トイレ改修工事
2025.8.8投稿
職場の男子トイレ改装工事がやっと終わった。
2週間近く、多目的トイレを使用させられ、1人が入ってしまうとなかなか開かずイライラさせられた。普通だったら仮設トイレとか設置して工事やるだろうに、上司がケチったせいで置かなかったらしい。今は女子トイレを改装しているが、かなり女子社員から不平不満、クレームを集めている状況だ。

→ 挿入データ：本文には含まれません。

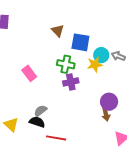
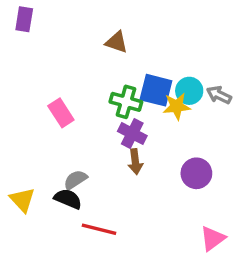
brown triangle: (58, 31) -> (117, 42), turned -32
blue square: (80, 42) -> (156, 90), moved
purple cross: (71, 82) -> (132, 134), turned 35
brown arrow: (106, 114) -> (135, 162), moved

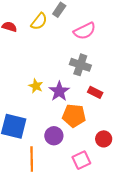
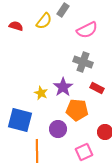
yellow star: (36, 86) -> (41, 93), moved

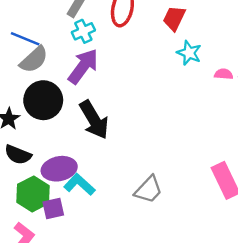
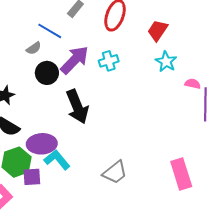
cyan cross: (83, 31) -> (109, 61), moved
blue line: (25, 39) -> (50, 31), moved
gray semicircle: (34, 60) -> (34, 48), size x0.6
black circle: (43, 100) -> (47, 73), moved, size x0.7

それはさておき、男子トイレは綺麗に生まれ変わった。内装が木目調に変わり、小便器はオシャレな台形のような形に変わり、一つ一つの個室にはベビーチェアや簡単な荷物置きができていた。便器も便座も最新の物に変わり、センサーで便座の蓋の開け閉めを行ったり、立った時に自動で水を流すのは勿論のこと、人が入った時点で便器内を予め洗浄したりする。作りもセフィオンなんとかという汚れ落ちがいい物に変わっていた。音姫も完備され、川のせせらぎや鳥の鳴き声みたいなものも入るたびに聞こえてくる。脱臭器具もそれぞれの個室に配置され、カシャカシャと音を立てながら頑張っていた。便器だけじゃなく、水道も手を出すと自動で石鹸が出てきたり、間接照明で温かい色で彩られていた。ジェットタオルも水が跳ねない構造になり、軽い除菌作用があるものになっていた。まるで上司がこれだけやれば文句は言えないだろうと言っているかのようだった。
そんなトイレになってから数日が経った。最初のうちは慣れないところもあったが、毎日のように使っているうちに大分慣れてきた。

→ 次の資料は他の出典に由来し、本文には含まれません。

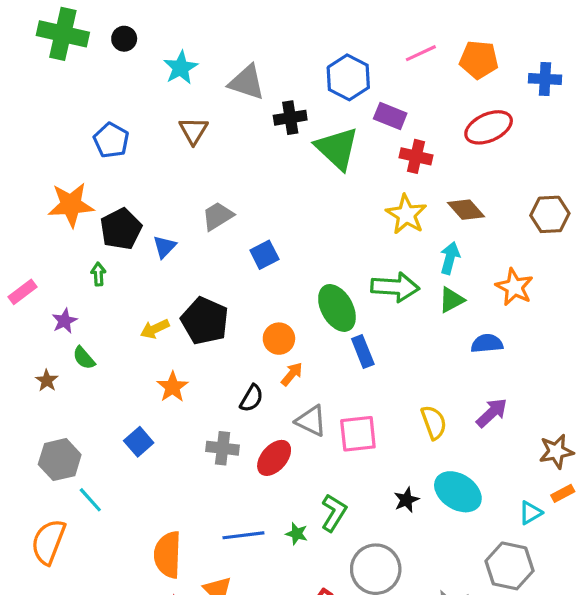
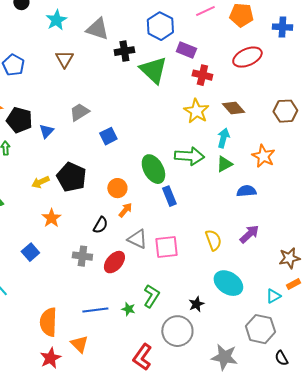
black pentagon: (121, 229) -> (19, 120), turned -30
black star: (406, 500) -> (196, 304), moved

今日は朝から掃除のおじさんが久しぶりに入っていた。工事後、初の清掃業務のようだった。
「お疲れ様です。久しぶりにウチのトイレですよね。どうですか?いろいろ変わってすごいですよね。」
「ああ、お疲れ様です。いろいろ変わりましたけど、アレは変わらないんですね。」
「え?アレって…?」
おじさんは一瞬、目を見開いて、しまったという顔をしたが、観念したように
「ああ、アレですよ。見たことないですかね。だったらすみません。あなたが入社する前からここのトイレ、出るんですよ。なんでかはわからないんですが。ほら、そこに。」
そう言って鏡を指差した。
そこには髪の長い女性が青白い顔で立っていた。が、すぐに消えてしまった。
「気づいてしまうと何度も見えるようになっちゃうんで、ここの課長さんからは誰にも言うなと言われてたんですがね。せっかくトイレが綺麗になったばかりなのに…。すみません。これから難儀すると思いますが。やっぱりリフォームじゃなくてお祓いでもしないと駄目ですね。」
そう言っておじさんはバケツを持って外に出ようとした。
僕はその場に立ち尽くすことしかできなかった。